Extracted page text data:
┌──

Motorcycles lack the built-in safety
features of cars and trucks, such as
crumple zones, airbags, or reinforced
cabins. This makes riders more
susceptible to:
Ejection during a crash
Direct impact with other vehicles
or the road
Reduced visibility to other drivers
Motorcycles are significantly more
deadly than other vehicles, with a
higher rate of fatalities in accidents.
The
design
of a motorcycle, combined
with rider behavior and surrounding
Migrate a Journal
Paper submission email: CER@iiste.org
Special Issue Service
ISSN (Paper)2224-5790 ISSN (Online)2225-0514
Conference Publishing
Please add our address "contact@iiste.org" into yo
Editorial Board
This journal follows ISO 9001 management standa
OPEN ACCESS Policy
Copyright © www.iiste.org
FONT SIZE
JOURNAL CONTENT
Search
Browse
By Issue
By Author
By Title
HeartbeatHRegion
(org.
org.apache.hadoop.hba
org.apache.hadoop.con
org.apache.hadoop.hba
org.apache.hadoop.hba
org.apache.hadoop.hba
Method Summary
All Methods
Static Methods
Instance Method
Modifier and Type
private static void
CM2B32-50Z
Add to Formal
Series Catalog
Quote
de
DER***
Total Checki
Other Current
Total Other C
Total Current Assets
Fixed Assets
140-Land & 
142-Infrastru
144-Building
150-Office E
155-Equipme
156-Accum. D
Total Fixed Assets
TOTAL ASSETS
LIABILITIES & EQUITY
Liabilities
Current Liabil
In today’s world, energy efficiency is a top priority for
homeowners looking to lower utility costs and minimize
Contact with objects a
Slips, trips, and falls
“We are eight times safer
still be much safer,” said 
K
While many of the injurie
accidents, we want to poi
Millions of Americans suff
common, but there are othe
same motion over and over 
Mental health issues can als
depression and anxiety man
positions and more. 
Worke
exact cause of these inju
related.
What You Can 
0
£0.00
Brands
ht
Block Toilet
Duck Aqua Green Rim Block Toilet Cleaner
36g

└──
┌──

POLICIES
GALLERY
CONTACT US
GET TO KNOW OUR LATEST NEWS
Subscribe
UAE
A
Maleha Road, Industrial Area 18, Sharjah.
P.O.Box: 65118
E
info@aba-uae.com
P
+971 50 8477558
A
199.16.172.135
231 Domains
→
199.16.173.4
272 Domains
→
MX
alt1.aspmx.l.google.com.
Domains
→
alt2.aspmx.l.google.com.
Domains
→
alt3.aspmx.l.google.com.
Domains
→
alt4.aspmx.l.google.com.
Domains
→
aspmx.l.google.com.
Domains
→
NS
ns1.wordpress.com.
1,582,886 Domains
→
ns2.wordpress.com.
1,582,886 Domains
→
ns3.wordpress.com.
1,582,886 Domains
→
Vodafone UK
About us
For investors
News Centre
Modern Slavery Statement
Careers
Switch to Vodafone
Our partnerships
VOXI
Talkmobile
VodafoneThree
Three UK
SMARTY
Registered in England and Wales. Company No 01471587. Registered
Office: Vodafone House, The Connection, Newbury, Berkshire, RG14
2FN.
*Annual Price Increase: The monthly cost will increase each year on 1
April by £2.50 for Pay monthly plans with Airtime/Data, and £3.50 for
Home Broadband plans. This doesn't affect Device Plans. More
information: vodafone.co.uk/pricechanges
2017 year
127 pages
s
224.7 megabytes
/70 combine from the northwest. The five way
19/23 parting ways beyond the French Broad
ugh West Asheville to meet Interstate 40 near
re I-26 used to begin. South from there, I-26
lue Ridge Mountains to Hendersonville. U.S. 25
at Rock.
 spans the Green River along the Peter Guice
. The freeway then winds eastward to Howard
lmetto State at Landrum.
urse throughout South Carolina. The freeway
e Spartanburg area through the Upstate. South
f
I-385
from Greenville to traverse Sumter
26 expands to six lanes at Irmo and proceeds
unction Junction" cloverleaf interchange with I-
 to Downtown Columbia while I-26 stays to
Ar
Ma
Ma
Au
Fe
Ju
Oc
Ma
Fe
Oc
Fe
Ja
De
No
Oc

└──

Task details: Would you print exactly, and only, the lines of the data above from the line with "or the road" through the line with "org.apache.hadoop.con", inclusive?

Exercise response:
or the road
Reduced visibility to other drivers
Motorcycles are significantly more
deadly than other vehicles, with a
higher rate of fatalities in accidents.
The
design
of a motorcycle, combined
with rider behavior and surrounding
Migrate a Journal
Paper submission email: CER@iiste.org
Special Issue Service
ISSN (Paper)2224-5790 ISSN (Online)2225-0514
Conference Publishing
Please add our address "contact@iiste.org" into yo
Editorial Board
This journal follows ISO 9001 management standa
OPEN ACCESS Policy
Copyright © www.iiste.org
FONT SIZE
JOURNAL CONTENT
Search
Browse
By Issue
By Author
By Title
HeartbeatHRegion
(org.
org.apache.hadoop.hba
org.apache.hadoop.con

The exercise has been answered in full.